|I have seen, in the English classes I teach, that the Aesthetic Realism Teaching Method can change the pervasive dullness, cynicism, and lack of interest in both students and teachers—and make classrooms dynamic with real learning and pleasure! —Leila Rosen|
THROUGH AESTHETIC REALISM
I teach at Norman Thomas High School in midtown Manhattan. The area, filled with high-rise office buildings and luxury apartments, is very different from the economically ravaged neighborhoods from which most of my students travel each morning by subway: the Lower East Side, Washington Heights, East Harlem, the South Bronx, and Brooklyn. Many of the young people in my classes—mostly of African-American and Hispanic backgrounds, with families from the Dominican Republic, Puerto Rico, Mexico, and Ecuador, have endured a great deal, including tragedy, in their 14 or 15 years. They feel unsafe walking around their neighborhoods, where friends or family members have been hurt, even killed, in gang- or drug-related shootings. They have also met horrible racial and economic cruelty which encourage bitterness and despair.

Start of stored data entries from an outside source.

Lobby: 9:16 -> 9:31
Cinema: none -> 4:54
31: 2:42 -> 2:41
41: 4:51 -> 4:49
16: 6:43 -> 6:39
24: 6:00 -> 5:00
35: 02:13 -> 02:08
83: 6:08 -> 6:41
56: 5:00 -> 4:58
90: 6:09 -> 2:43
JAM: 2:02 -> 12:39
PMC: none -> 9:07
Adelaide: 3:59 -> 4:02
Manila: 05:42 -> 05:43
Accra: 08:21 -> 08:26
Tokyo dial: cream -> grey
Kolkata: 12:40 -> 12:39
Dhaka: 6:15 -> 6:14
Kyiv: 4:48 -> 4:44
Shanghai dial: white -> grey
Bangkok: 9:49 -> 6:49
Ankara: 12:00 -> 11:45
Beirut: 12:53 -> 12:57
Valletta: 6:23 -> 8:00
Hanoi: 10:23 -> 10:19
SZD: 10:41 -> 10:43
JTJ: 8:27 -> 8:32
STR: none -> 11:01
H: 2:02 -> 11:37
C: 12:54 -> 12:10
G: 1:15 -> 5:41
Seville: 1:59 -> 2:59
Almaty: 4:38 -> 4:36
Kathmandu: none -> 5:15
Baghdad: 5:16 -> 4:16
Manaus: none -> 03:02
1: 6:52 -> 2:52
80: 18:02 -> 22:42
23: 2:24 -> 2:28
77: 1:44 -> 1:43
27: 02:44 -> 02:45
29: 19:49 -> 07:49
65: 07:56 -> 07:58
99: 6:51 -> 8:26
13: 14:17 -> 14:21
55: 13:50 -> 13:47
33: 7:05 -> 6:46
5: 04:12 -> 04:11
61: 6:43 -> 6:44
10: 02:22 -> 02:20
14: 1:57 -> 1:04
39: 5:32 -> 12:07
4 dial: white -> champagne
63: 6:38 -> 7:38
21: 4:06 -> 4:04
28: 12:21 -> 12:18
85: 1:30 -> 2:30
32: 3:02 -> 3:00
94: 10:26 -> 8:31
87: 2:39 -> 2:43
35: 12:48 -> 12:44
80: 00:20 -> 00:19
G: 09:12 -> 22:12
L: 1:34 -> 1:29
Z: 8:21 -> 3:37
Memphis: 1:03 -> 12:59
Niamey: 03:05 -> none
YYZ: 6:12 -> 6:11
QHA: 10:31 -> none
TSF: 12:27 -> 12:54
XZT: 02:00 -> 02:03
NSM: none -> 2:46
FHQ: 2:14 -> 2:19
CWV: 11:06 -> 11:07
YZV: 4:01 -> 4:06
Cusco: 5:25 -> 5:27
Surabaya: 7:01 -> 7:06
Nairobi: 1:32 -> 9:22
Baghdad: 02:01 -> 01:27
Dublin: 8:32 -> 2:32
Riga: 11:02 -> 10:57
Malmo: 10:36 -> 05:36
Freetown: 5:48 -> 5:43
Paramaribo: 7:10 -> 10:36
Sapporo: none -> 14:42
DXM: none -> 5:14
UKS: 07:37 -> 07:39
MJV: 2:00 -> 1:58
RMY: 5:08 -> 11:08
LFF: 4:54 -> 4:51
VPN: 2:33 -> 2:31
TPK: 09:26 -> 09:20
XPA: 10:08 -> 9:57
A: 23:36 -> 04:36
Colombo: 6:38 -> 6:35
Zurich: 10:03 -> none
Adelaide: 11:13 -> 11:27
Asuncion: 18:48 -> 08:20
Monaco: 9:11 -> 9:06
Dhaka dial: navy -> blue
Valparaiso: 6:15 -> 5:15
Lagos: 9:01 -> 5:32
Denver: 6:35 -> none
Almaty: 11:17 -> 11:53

At the beginning of the term the situation was one familiar to many teachers. These students had a mingling of interest and a cynical "Yeah? Show me" attitude. The class met eighth period—for most of them, the last period of the day—and the atmosphere was chaotic. Many students came late every day—then sat dully until I reminded them to take out their notebooks. Clarisa and Mayra, who were best friends, came in talking loudly, and continued to do so well into the period, even though their seats were on opposite sides of the room. Ten minutes after the class began, Kaseem would bang loudly on the door, which was unlocked, come in, and immediately start talking about some other subject than the one we were studying. I had to repeat myself several times before they would listen, and often, when I asked for their assignments, they looked puzzled: "We had homework?" Most of these students had difficulty reading and writing and were below grade level. I saw they were tormented, feeling they couldn't stay still or listen very long. Even as it was hard sometimes to go on with a lesson as I planned it, I knew these students wanted desperately to respect themselves for how they used their minds.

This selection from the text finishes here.